May 8, 2009

Refreshing change - Or Not - For Utah

I applaud the Tremonton (Utah) City Council for reversing its own policy on forcing young adults to get permission from parents before being able to borrow certain fiction books, like "Lord of the Rings" and the stories of Stephen King.

However, a big "WTF" goes out to the "Our View" page on the Standard-Examiner's website (out of Ogden, UT):

Within hours after the vote, council members realized they had made a mistake. No one tried to obscure the issue or assign blame elsewhere. Tremonton's council stood up and took the blame.

Wouldn't that be a refreshing change for Washington D.C. or even our state Legislature?

I'm 100% behind them on the praise they heap on the city council, but I had to check the date on this opinion piece. It probably would have been appropriate for 2008, but it's a little past date. Example:

Obama: 'I screwed up' in Daschle withdrawal

The president isn't perfect, but you can't say that he hasn't conducted business differently in the handling of public mistakes.

President Barack Obama on Tuesday abruptly abandoned his nomination fight for Tom Daschle and a second major appointee who failed to pay all their taxes, telling NBC News: "I screwed up."

"I've got to own up to my mistake. Ultimately, it's important for this administration to send a message that there aren't two sets of rules - you know, one for prominent people and one for ordinary folks who have to pay their taxes," Obama said on NBC's "Nightly News with Brian Williams."

Hmm. I agree I'd like to see more of this. Not just in our president.

While we're looking back at the old news of cabinet nominees and their tax problems, this reminds me.

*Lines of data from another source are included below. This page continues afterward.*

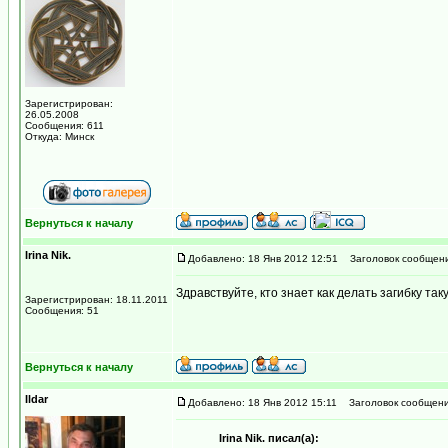
Зарегистрирован:
26.05.2008
Сообщения: 611
Откуда: Минск
Вернуться к началу
Irina Nik.
Добавлено: 18 Янв 2012 12:51
Заголовок сообщени
Здравствуйте, кто знает как делать загибку та
Зарегистрирован: 18.11.2011
Сообщения: 51
Вернуться к началу
Ildar
Добавлено: 18 Янв 2012 15:11
Заголовок сообщени
Irina Nik. писал(а):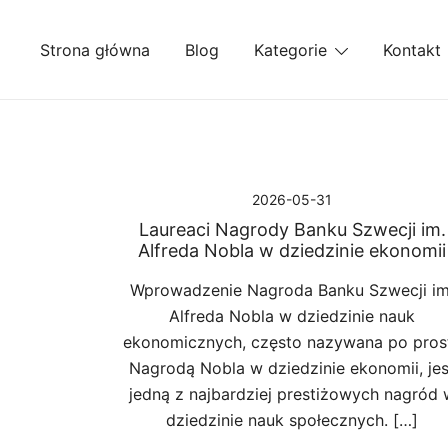
Przejdź
do
Strona główna
Blog
Kategorie
Kontakt
treści
2026-05-31
Laureaci Nagrody Banku Szwecji im.
Alfreda Nobla w dziedzinie ekonomii
Wprowadzenie Nagroda Banku Szwecji im
Alfreda Nobla w dziedzinie nauk
ekonomicznych, często nazywana po pros
Nagrodą Nobla w dziedzinie ekonomii, jes
jedną z najbardziej prestiżowych nagród 
dziedzinie nauk społecznych. […]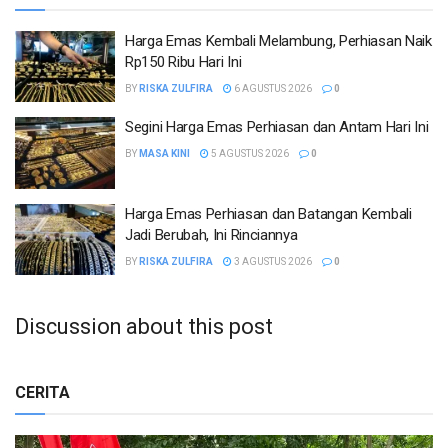
Harga Emas Kembali Melambung, Perhiasan Naik
Rp150 Ribu Hari Ini
BY
RISKA ZULFIRA
6 AGUSTUS 2026
0
Segini Harga Emas Perhiasan dan Antam Hari Ini
BY
MASA KINI
5 AGUSTUS 2026
0
Harga Emas Perhiasan dan Batangan Kembali
Jadi Berubah, Ini Rinciannya
BY
RISKA ZULFIRA
3 AGUSTUS 2026
0
Discussion about this post
CERITA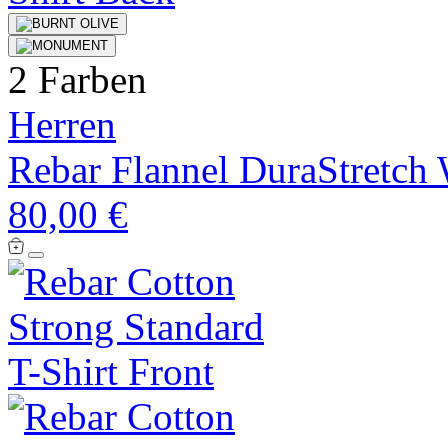
2 Farben
Herren
Rebar Flannel DuraStretch 
80,00 €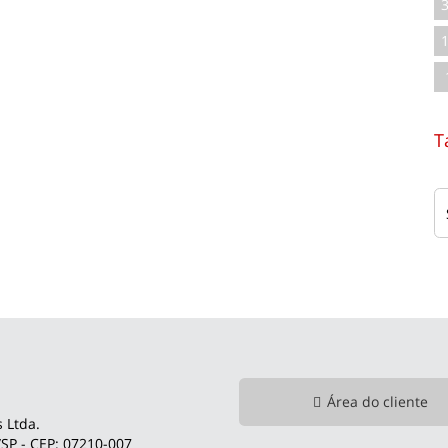
T
Área do cliente
 Ltda.
SP - CEP: 07210-007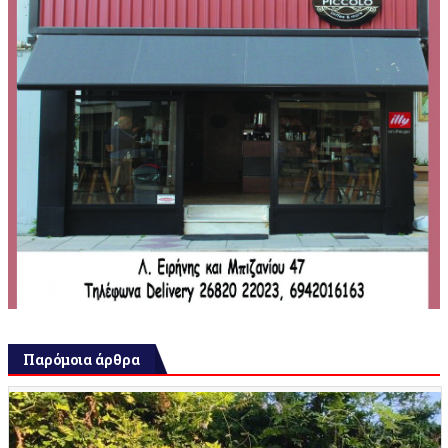
Παρόμοια άρθρα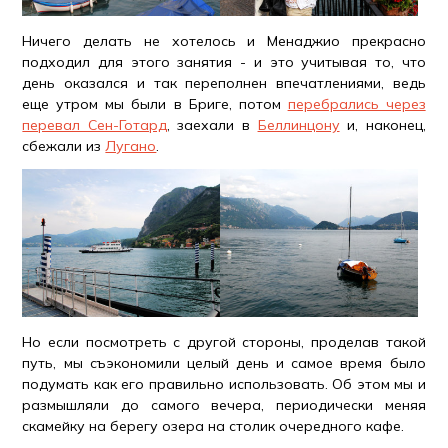
Ничего делать не хотелось и Менаджио прекрасно
подходил для этого занятия - и это учитывая то, что
день оказался и так переполнен впечатлениями, ведь
еще утром мы были в Бриге, потом
перебрались через
перевал Сен-Готард
, заехали в
Беллинцону
и, наконец,
сбежали из
Лугано
.
Но если посмотреть с другой стороны, проделав такой
путь, мы съэкономили целый день и самое время было
подумать как его правильно использовать. Об этом мы и
размышляли до самого вечера, периодически меняя
скамейку на берегу озера на столик очередного кафе.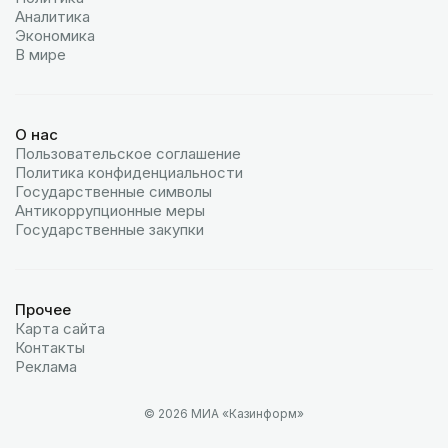
Аналитика
Экономика
В мире
О нас
Пользовательское соглашение
Политика конфиденциальности
Государственные символы
Антикоррупционные меры
Государственные закупки
Прочее
Карта сайта
Контакты
Реклама
© 2026 МИА «Казинформ»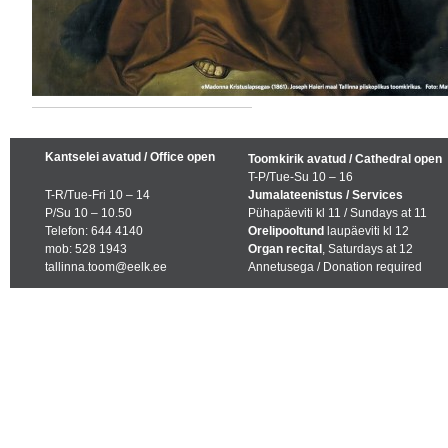
Kantselei avatud / Office open
Toomkirik avatud / Cathedral open
T-P/Tue-Su 10 – 16
T-R/Tue-Fri 10 – 14
Jumalateenistus / Services
P/Su 10 – 10.50
Pühapäeviti kl 11 / Sundays at 11
Telefon: 644 4140
Orelipooltund
laupäeviti kl 12
mob: 528 1943
Organ recital
, Saturdays at 12
tallinna.toom@eelk.ee
Annetusega / Donation required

Obama's recent announcement to close tax loopholes that have allowed corporations to avoid paying their fair share of the tax burden (while claiming a disproportionate amount of the benefit of the system we all support) was met with opposition from the GOP.

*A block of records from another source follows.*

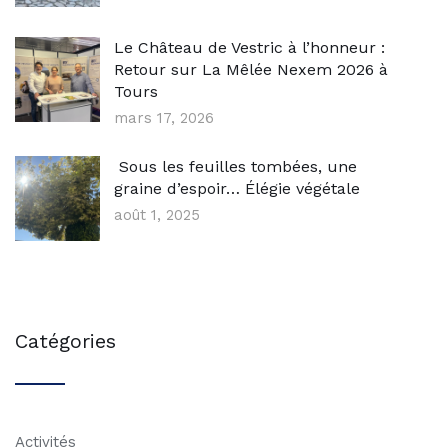
Le Château de Vestric à l’honneur :
Retour sur La Mêlée Nexem 2026 à
Tours
mars 17, 2026
Sous les feuilles tombées, une
graine d’espoir… Élégie végétale
août 1, 2025
Catégories
Activités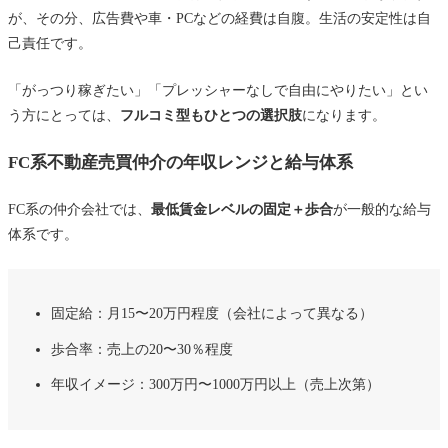
が、その分、広告費や車・PCなどの経費は自腹。生活の安定性は自
己責任です。
「がっつり稼ぎたい」「プレッシャーなしで自由にやりたい」とい
う方にとっては、
フルコミ型もひとつの選択肢
になります。
FC系不動産売買仲介の年収レンジと給与体系
FC系の仲介会社では、
最低賃金レベルの固定＋歩合
が一般的な給与
体系です。
固定給：月15〜20万円程度（会社によって異なる）
歩合率：売上の20〜30％程度
年収イメージ：300万円〜1000万円以上（売上次第）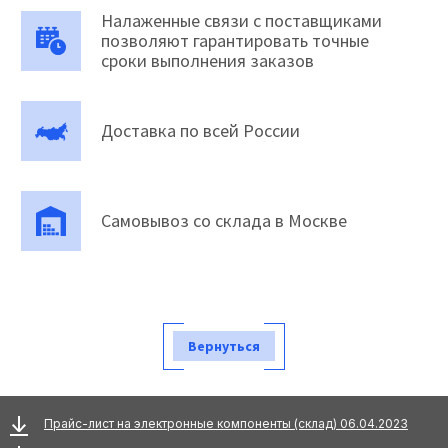
Налаженные связи с поставщиками
позволяют гарантировать точные
сроки выполнения заказов
Доставка по всей России
Самовывоз со склада в Москве
Вернуться
Прайс-лист на электронные компоненты (склад) 06.04.2023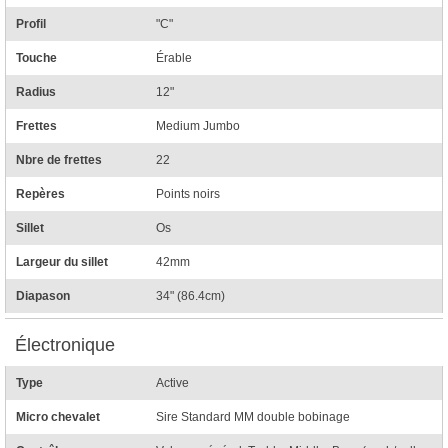
Profil
"C"
Touche
Érable
Radius
12"
Frettes
Medium Jumbo
Nbre de frettes
22
Repères
Points noirs
Sillet
Os
Largeur du sillet
42mm
Diapason
34" (86.4cm)
Électronique
Type
Active
Micro chevalet
Sire Standard MM double bobinage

Bizarrely, they complained about a cabinet member who was behind on his taxes, but corporations dodging $200+ billion over the next 10 years need to be protected from this effrontery! While they conceded that corporate tax loopholes are a problem, they gave no alternative plan to combat them. Seems pretty simple to me: close the loopholes. But since Obama suggested that already, it must be wrong.